Monday, January 5, 2015

805 Restaurant - Newly Opened and Lost in Limbo

2015, started on such a high for me and irrespective it shall continue, I refuse to let this incident mar my year. 

So on 02/01/15 , I decided to go have lunch at 805 in Airport. I had heard a couple of reviews with some as harsh as "we hated" "it was basic" to "mixed grill was nice" . 

Eager to debunk any negative impression thus far I decided to try it out for myself. I ordered Jollof and assorted meat and my friend ordered spaghetti bolognaise, we sat and waited for more than 30 minutes  plus before waiter comes back and says "oh they are out of minced meat so would he prefer the bolognaise be done with corned beef "🙈🙈🙈. At this point I knew disaster upon disaster was soon to follow. 

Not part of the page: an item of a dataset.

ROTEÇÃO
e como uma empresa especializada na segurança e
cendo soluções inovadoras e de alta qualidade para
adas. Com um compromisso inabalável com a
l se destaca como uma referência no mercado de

805 is situated in airport, mind u a few meters walk to Koala Supermarket where  they could easily find some mince meat be it temporary. 

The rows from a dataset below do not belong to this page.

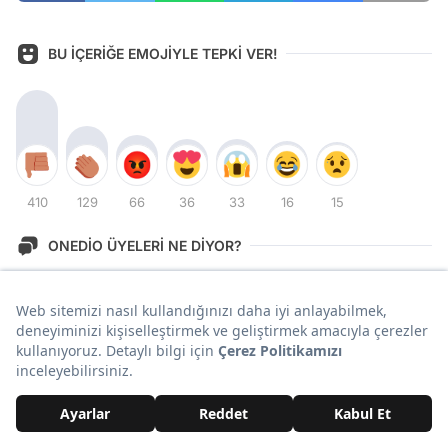
BU İÇERİĞE EMOJİYLE TEPKİ VER!
410
129
66
36
33
16
15
ONEDİO ÜYELERİ NE DİYOR?
Yorum Yazın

We had no choice but to switch his order to coconut rice and beef stew . 

After an hour or more my order came in ,Jollof  with assorted meat. 

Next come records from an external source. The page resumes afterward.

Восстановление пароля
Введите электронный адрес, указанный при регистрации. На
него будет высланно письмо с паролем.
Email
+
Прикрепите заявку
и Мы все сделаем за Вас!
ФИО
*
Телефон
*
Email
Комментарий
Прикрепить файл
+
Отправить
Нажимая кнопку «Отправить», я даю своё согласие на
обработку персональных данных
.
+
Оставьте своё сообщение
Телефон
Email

The Jollof was passable nonetheless , slightly dry but knew the stew would moisten it to make it palatable . What was brought to me as assorted meat stew had one beef and two cow foot pieces or basically the fat and tendon parts, I asked the waiter what kinds of meat is usually in the assorted meats dish - he answered beef , lamb , innards, goat. None of which mysteriously didn't appear in the dish. They had once again run out of stock. 
The hostess was kind to change the dish to only a beef stew plate. 

At this point I didn't care much to take any more pics of food or anything, they had managed to dampen my spirit. 

I didn't taste the coconut rice nor the fish and chips plates ordered so won't go in on those , although the fish and chips was a bit of a struggle for my friend to eat from my point of view. 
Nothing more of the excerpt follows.